Anyone with a sense of cinematic occasion knew to watch President Clinton's Monday night speech to the Democratic National Convention. This was likely the last great occasion Clinton would have for talking to the nation. It was the moment at which he was supposed to hand over the reins, or the lead role, to Al Gore -- no matter that that was like Elvis doing warm-up for Gregory Peck. And the whole thing was happening in Los Angeles -- at Clinton's insistence -- so that he could audition for his people. He'd actually wanted to speak on Tuesday, eroding Gore's space a bit more, but the managers persuaded him to do Monday so he'd get the bounce from the football game (a rematch of the last Super Bowl).

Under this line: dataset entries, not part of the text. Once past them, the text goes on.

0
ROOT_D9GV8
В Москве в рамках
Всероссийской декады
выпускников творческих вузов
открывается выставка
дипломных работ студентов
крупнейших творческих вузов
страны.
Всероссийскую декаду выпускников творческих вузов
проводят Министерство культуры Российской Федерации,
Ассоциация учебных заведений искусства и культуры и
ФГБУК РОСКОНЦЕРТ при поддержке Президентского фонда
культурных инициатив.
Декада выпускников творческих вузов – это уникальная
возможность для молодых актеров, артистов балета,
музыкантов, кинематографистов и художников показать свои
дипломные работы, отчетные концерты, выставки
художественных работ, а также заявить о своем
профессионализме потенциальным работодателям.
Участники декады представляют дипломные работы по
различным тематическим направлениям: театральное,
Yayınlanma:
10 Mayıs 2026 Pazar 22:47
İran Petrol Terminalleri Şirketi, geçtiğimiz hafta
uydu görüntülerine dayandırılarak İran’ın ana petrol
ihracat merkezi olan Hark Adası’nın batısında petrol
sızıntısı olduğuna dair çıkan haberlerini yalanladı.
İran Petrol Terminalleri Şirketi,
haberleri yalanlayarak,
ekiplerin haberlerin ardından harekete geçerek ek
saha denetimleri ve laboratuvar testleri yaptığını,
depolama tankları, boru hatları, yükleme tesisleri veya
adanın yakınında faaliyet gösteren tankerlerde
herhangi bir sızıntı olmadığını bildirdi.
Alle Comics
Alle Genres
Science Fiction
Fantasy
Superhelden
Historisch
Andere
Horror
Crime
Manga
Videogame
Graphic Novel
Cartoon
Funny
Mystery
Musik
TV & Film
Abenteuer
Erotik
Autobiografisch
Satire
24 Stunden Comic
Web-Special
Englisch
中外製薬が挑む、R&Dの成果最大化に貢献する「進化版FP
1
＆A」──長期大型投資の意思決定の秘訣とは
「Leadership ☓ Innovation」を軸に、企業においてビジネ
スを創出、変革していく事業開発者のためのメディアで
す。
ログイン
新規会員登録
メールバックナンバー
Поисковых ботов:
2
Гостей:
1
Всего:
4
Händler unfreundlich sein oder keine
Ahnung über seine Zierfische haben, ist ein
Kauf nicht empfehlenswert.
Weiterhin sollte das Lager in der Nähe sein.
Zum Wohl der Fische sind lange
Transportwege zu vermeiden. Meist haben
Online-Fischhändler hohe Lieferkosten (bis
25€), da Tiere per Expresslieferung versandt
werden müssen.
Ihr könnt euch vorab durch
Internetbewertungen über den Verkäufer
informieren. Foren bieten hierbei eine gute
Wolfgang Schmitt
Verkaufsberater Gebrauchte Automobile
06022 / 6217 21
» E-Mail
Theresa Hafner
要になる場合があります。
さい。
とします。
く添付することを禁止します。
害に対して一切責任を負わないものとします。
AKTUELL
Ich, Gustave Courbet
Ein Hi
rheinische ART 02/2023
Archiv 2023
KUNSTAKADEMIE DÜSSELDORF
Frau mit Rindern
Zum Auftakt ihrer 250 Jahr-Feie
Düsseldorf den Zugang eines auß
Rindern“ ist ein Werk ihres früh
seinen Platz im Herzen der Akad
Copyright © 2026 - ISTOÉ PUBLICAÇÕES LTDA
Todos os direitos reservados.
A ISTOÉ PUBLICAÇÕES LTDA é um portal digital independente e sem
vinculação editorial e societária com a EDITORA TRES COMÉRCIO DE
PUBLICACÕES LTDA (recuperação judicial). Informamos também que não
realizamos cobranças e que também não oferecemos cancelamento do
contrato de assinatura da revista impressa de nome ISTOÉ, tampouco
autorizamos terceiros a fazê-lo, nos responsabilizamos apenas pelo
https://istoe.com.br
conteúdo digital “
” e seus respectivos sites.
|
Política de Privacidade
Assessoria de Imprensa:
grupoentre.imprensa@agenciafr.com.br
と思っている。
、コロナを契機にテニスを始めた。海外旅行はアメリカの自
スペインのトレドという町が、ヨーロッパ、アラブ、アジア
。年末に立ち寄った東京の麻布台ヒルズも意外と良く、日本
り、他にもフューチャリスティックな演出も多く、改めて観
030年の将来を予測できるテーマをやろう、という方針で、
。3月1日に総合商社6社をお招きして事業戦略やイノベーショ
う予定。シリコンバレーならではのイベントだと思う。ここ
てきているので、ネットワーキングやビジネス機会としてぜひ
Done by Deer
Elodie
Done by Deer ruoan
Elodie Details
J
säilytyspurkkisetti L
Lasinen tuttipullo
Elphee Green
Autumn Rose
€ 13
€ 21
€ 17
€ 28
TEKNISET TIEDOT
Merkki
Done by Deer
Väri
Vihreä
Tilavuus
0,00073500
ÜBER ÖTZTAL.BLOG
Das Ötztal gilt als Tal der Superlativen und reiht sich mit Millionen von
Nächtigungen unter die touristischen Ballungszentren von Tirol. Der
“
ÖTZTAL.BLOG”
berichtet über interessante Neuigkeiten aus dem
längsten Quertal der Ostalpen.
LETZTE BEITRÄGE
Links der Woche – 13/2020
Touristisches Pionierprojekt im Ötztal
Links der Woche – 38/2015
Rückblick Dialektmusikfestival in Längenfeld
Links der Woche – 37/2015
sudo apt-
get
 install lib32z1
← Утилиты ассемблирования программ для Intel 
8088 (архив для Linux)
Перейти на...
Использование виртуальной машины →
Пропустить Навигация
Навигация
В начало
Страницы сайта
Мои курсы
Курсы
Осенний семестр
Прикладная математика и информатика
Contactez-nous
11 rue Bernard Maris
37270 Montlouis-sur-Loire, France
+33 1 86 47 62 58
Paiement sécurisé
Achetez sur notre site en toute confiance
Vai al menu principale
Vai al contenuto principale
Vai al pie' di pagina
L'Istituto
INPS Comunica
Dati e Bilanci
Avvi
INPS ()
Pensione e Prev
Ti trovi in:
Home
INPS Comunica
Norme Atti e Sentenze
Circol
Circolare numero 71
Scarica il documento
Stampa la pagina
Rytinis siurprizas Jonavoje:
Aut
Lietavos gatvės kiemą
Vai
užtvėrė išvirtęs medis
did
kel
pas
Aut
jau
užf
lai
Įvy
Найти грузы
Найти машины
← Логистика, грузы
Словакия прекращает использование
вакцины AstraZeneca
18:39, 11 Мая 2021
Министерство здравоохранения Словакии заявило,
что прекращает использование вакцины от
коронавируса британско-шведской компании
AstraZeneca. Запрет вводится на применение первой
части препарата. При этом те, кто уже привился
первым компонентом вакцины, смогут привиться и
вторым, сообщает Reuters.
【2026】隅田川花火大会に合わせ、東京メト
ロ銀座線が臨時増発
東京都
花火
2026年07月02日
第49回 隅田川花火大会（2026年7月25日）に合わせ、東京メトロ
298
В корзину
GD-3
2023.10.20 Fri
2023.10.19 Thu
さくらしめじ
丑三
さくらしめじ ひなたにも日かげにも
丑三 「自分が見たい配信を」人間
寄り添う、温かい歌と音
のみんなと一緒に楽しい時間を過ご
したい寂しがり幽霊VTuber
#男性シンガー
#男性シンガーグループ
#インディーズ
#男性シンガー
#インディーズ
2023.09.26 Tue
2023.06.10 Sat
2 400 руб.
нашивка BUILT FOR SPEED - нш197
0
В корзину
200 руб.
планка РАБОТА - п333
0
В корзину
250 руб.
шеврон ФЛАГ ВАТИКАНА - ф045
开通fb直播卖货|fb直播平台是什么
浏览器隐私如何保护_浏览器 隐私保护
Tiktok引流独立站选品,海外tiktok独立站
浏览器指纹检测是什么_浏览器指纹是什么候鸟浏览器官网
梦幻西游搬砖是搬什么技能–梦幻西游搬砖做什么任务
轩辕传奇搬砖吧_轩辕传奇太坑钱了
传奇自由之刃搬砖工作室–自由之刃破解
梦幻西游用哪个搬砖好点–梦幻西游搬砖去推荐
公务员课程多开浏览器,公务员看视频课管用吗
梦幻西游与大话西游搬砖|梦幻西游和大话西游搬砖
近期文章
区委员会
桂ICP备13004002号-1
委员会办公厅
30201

So, were you ready for a real turn-on? No one could have dreamed up his entrance -- no one but Clinton himself, that is. For there he was, apparently half a mile from the stage, with a long, tight corridor to advance down. Did he advance? He strode toward a low-slung camera tracking back as fast as it could to keep out of his way. And this driving shot went on and on, with rousing music, the president's air and aura seeming to force back the fluttery membrane of the white corridor walls, the passage ... are you getting the message?
It was a shot worthy of Stanley Kubrick, and a damn ridiculous way for a speaker to get to the stage -- unless it had been planned and shaped and executed in every detail. In other words, this strange, carnal passageway had been built and created so that the irresistible probe, the Bill, the dick, could thrust through it. Somehow, he made us open our legs. He wasn't just auditioning as an actor, he was showing his stuff as set designer and director!
All of which may give you a hint of how contrite Clinton is about Monica Lewinsky. I'm not saying that he worked it all out in cold blood so that it was he and his Willard (as Joe Eszterhas has put it) pushing back the walls and then bursting out into the blazing light of adulation. No, he's not that coldblooded. That's just the way he thinks about his love affair with the people. He wants to fuck us (in the nicest way), and that's what he got to do Monday night. And that's why he still looks as cheeky, as confident and as hard-on as the comeback kid. He's cock-a-hoop now because he knows we know he could get a lipstick babe like Monica on her knees and any other way he could think of. He's had the cheerleader -- so cheers mean all the more to him.
What we saw (and submitted to) Monday night in his terrific entrance was pure seductive mise-en-schne, the natural expression of someone who dreams in movie shots and who has entirely absorbed the affinity of public presentation and sexual attitude. Given the rest of his life, Gore wouldn't dare think of an entrance like that, let alone do it, carrying it all the way without a flicker of shame or irony.
When you think about the self-delight in the chronic horniness of Clinton, it's clear we got off lightly with just Monica, Gennifer Flowers and Eszterhaz's dream of Sharon Stone. But now we face the main event: Civilian Bill -- the Movie. Can he match that one shot? Or does he have a whole show in mind?